Aussi faut-il considérer, en l’espèce, que la décision de renvoi ordonnée le 31 décembre 2020 par le magistrat instructeur, est intervenue alors que la Cour de cassation n’avait pas encore fixé sa jurisprudence sur la question.
Au surplus, le tribunal observe que Monsieur [P] met en cause la conduite de l’instruction et les décisions prises par le juge d’instruction. Cependant, non seulement les décisions contestées ne sont pas communiquées aux débats, mais il faut également relever que le demandeur s’est désisté d’un recours contre l’ordonnance le plaçant sous contrôle judiciaire. Les pièces de la procédure d’instruction, dont Monsieur [P] a nécessairement eu communication, ne sont pas produites aux débats, de sorte que celui-ci ne met pas le tribunal en mesure d’apprécier s’il disposait ou non d’un recours contre l’ordonnance le renvoyant devant la juridiction de jugement.
Dès lors, n’ayant pas mis en œuvre les voies de recours qui lui étaient ouvertes en cours d’instruction, Monsieur [P] n’a pas utilisé les voies de droit qui pourtant lui auraient permis, si ce n’est de contester son renvoi devant le tribunal correctionnel, au moins de faire réformer la décision de fermeture de son commerce et d’interdiction d’exercer une activité professionnelle.
Par ailleurs, le défaut de communication des pièces du dossier de l’instruction par le demandeur, à qui pourtant incombe la charge de la preuve de l’existence d’une faute lourde conformément aux dispositions de l’article 9 du Code de procédure civile, ne permet pas au tribunal de constater que le délai de l’information judiciaire a été « anormalement long » et que le prévenu a fait usage des droits qui lui sont ouverts par les dispositions des articles 175 et 175-1 du Code de procédure pénale. Il n’est en effet pas justifié que les demandes d’actes qui aurait pu être formulées par Monsieur [P] sont restées vaines ou qu’il aurait sollicité au juge d’instruction ou, le cas échéant, à la Chambre de l’instruction, de clôturer une instruction qui, selon lui, n’aurait « connu aucune évolution entre la mise en examen et l’ordonnance de renvoi ». Au surplus, le tribunal observe que l’instruction a duré 1 an, 5 mois et 13 jours, sans que Monsieur [P] ne démontre en quoi cette durée a été excessive, alors pourtant que la charge de la preuve lui incombe.

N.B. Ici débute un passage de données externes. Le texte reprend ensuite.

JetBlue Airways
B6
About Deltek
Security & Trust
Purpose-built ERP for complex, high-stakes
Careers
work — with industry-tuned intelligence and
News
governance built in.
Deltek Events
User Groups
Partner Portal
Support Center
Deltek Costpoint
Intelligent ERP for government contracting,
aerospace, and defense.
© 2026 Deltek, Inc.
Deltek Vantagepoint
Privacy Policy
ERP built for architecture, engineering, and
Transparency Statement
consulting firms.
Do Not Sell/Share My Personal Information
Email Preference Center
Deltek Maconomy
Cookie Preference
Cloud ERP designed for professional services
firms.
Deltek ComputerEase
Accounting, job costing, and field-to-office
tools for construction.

En définitive, il faut considérer que Monsieur [P] ne rapporte la preuve ni d’une erreur grossière de la part du juge d’instruction, ni de négligences dans la conduite de l’information judiciaire et encore moins d’une intention de nuire de la part des organes de poursuites ou d’instruction, de sorte qu’il échoue à démontrer l’existence d’une faute lourde du service public de la justice.
Par conséquent, Monsieur [P] sera intégralement débouté de ses demandes.
Sur les dépens et l’exécution provisoire
Monsieur [P], qui succombe à la présente instance, sera tenu des entiers dépens.
Enfin, il est rappelé que la présente décision bénéficie de l’exécution provisoire de droit.
PAR CES MOTIFS,
Le Tribunal,
DEBOUTE Monsieur [B] [P] de ses demandes ;
CONDAMNE Monsieur [B] [P] aux dépens ;
RAPPELLE que la présente décision bénéficie de l’exécution provisoire de droit.